All right, thank you. Thank you.
The next question from Christopher Uhde with a follow-up from SEB. Please go ahead. Christopher, your line is open.
Hi, thanks for taking my follow ups. Obviously we've had some news from the Trump administration, I guess a little bit more clarity over the past quarter around Medicaid. What can you tell us about your thoughts around the potential impact on the opioid dependence market from any changes in access as a result of Medicaid cuts?
Richard said that one of the important things is that the kind of Medicaid, the patient percentage remains, at least to our understanding, remains unchanged. That is a positive. There has been the work requirement, which to my understanding, the Big Beautiful bill kind of exempts the substance use disorder treatments population from that requirement. That is also a positive. There is another detail on that, and that is the more frequent authorizations that would be required. That is something that probably can be handled by the stakeholders involved in the treatment. Overall, I think that it looks quite positive in the context of the general political development in the U.S.

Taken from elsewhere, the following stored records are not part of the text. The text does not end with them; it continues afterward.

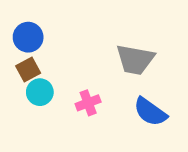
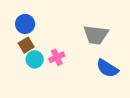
pink cross: (88, 103) -> (57, 57), moved

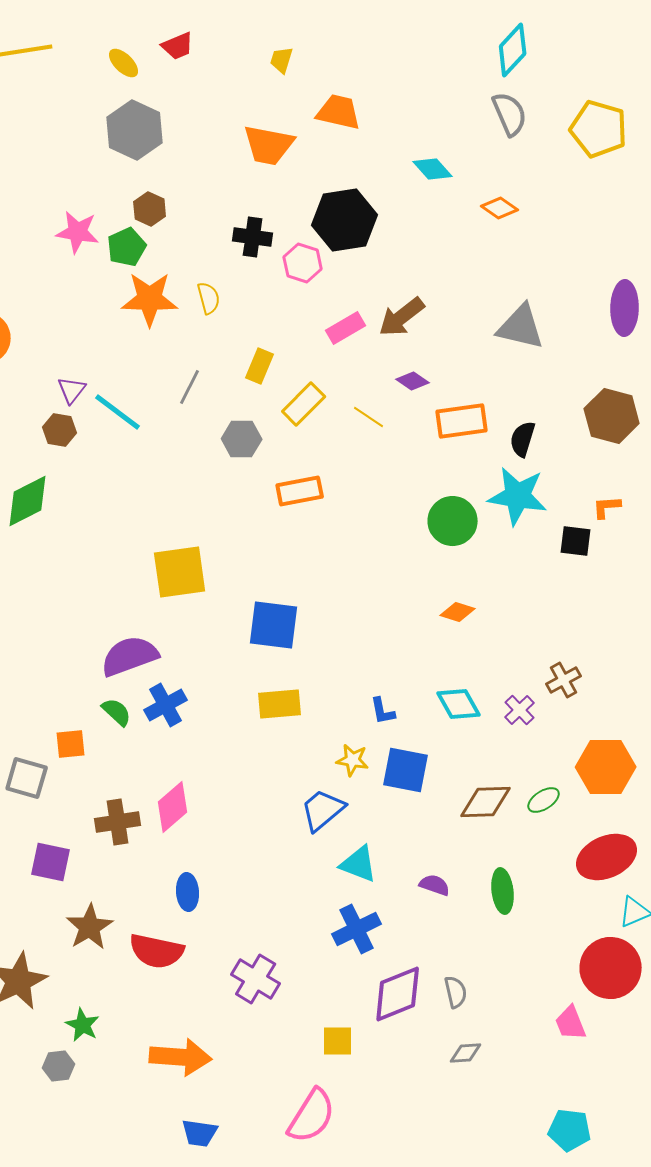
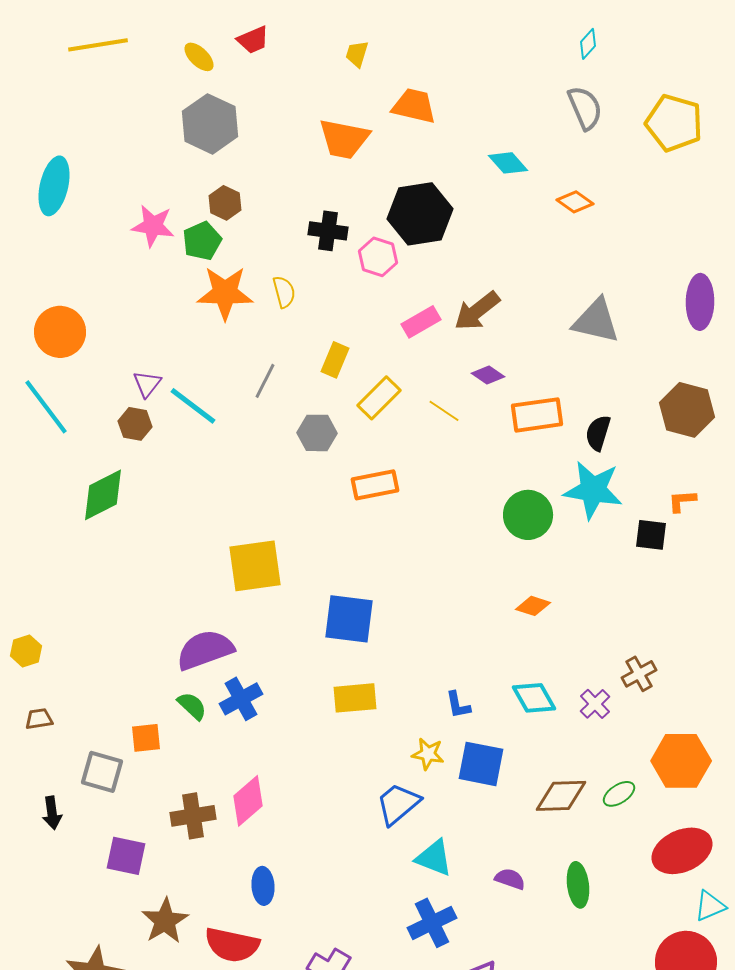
cyan diamond: (513, 50) -> (588, 44), size x0.6

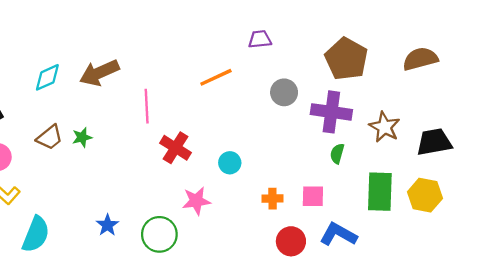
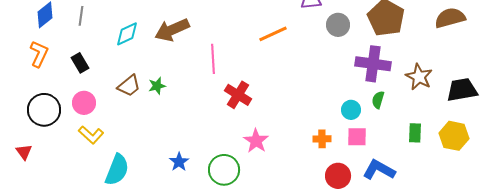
gray circle: (284, 92) -> (338, 25), moved
cyan circle: (230, 163) -> (351, 110), moved
green rectangle: (380, 192) -> (415, 133), size x0.6
pink star: (196, 201) -> (256, 141), turned -30

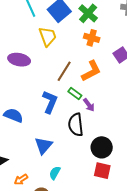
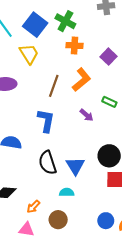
green rectangle: (75, 93) -> (109, 102), moved
black semicircle: (76, 125) -> (48, 163), moved
blue triangle: (44, 146) -> (75, 166), moved
cyan semicircle: (55, 173) -> (67, 192), turned 72

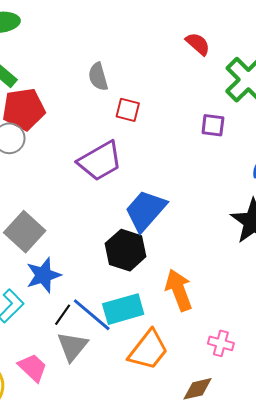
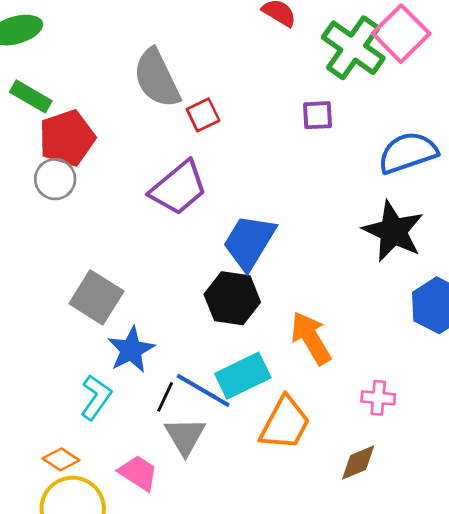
gray semicircle: (98, 77) -> (157, 78), size x1.6
red square: (128, 110) -> (203, 115), turned -30

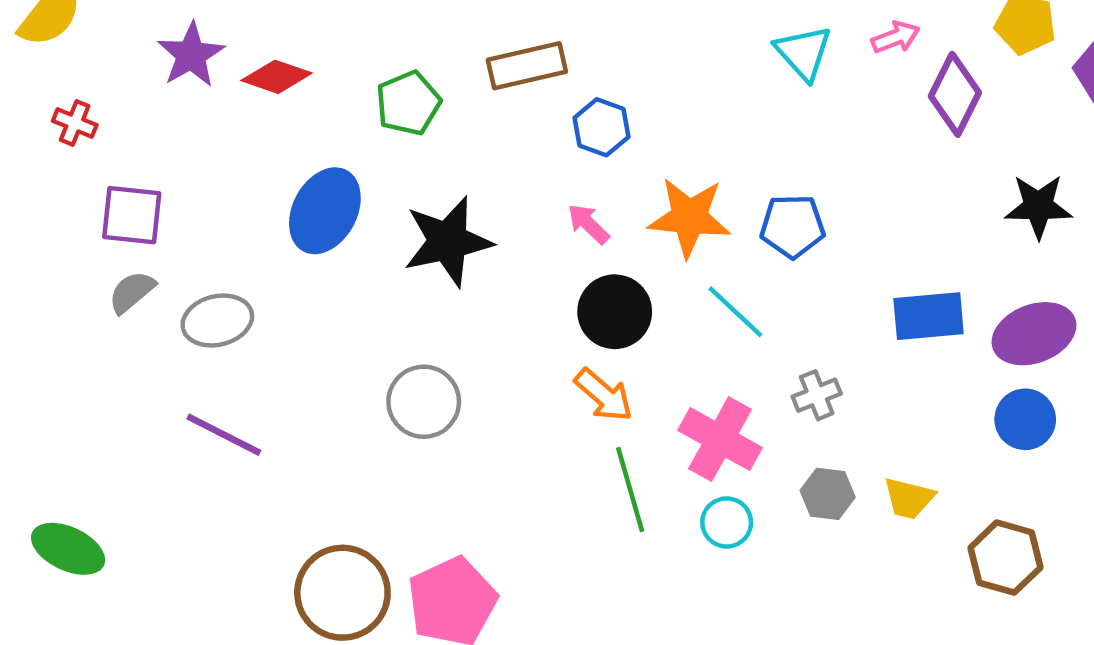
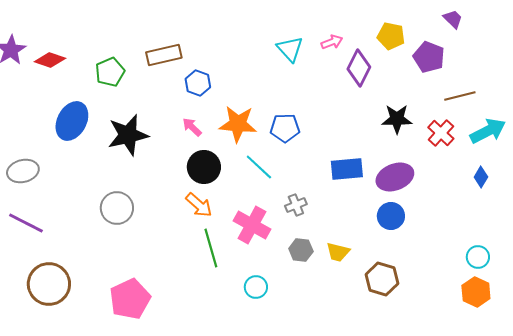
cyan circle: (727, 522) -> (256, 287), moved
brown circle: (342, 593) -> (49, 284), moved

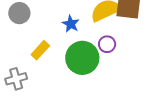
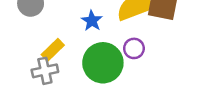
gray cross: (16, 79) -> (45, 71), moved

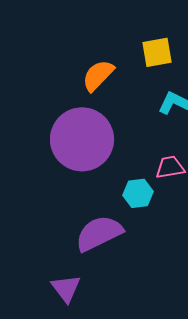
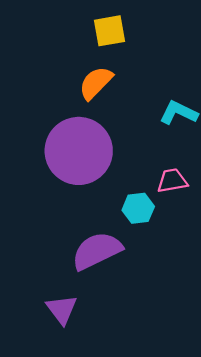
yellow square: (157, 52) -> (110, 31), moved

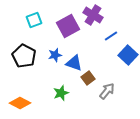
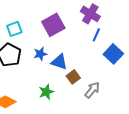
purple cross: (93, 15) -> (90, 14), moved
cyan square: (34, 20) -> (14, 29), moved
blue line: (111, 36) -> (96, 35), turned -32

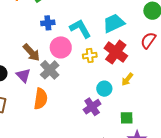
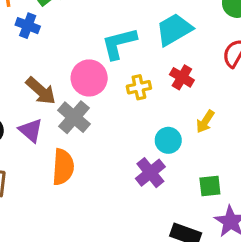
blue cross: (48, 23) -> (28, 26), moved, turned 32
cyan L-shape: (80, 29) -> (119, 43), turned -70
red cross: (116, 52) -> (182, 77), size x0.6

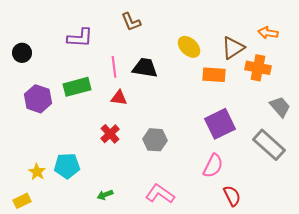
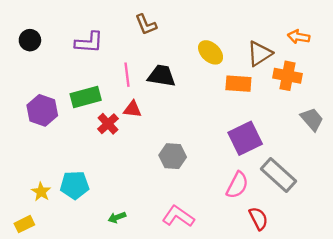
black circle: (22, 53) -> (30, 40), moved
red cross: (110, 134) -> (108, 124), moved
gray rectangle: (269, 145) -> (279, 175), moved

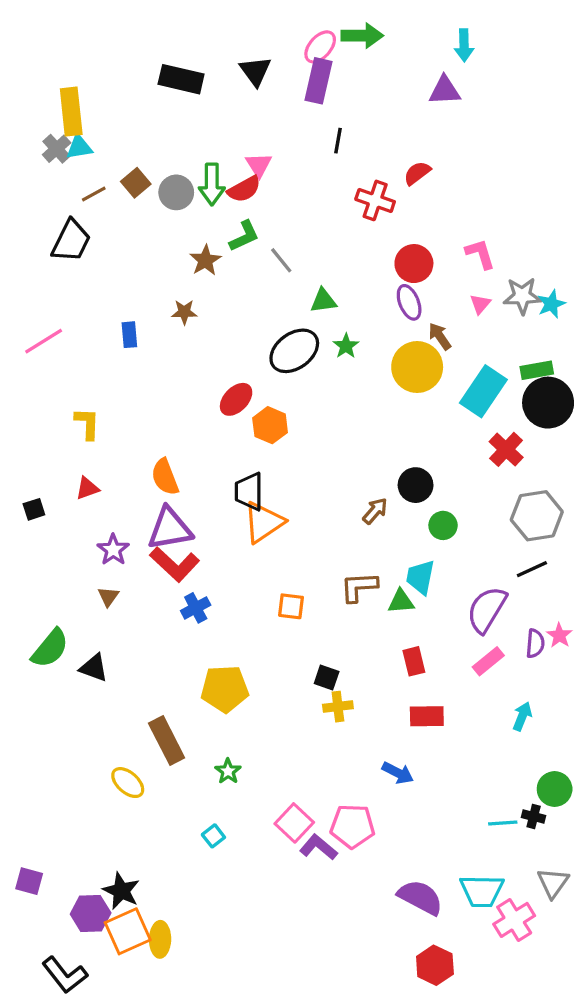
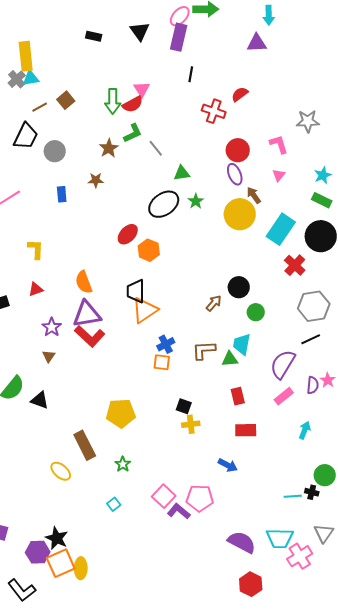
black rectangle: (181, 79) -> (94, 36), size x0.6
gray circle: (176, 192) -> (55, 151), moved
gray star: (522, 296) -> (308, 121), moved
green rectangle: (537, 370) -> (322, 200), moved, turned 36
blue cross: (196, 608) -> (166, 344), moved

Okay, that's very helpful. Just one last one on the guidance, just kind of following on from Suzanna's question, which was, if you have this $100 million milestone, $115 million milestone, that's almost 50% or 40% or so of the range on pre-tax profit. Is it a fair assumption that without that you would have had to lower the pre-tax profit guidance?
No, that's probably not a fair assumption. I would say that we haven't communicated whether or not the milestone was part of our original thinking, but you could very well consider that. That's not the case.
Okay, thank you very much.
There are no more questions from the telco at this time. I hand the board back to you, Fredrik, for closing comments.
Okay, thank you everybody. It's been a pleasure today and I'm sure everybody is looking forward to some relaxing weeks coming forward before ending. I would just like to thank Jon for his contributions through these meetings over the years and it's greatly appreciated and we also welcome Anders, of course, to take his place going forward. Great to have you.
Thanks a lot.
With that said, I wish everybody a wonderful summer and speak to you in Q3 or before. Thank you.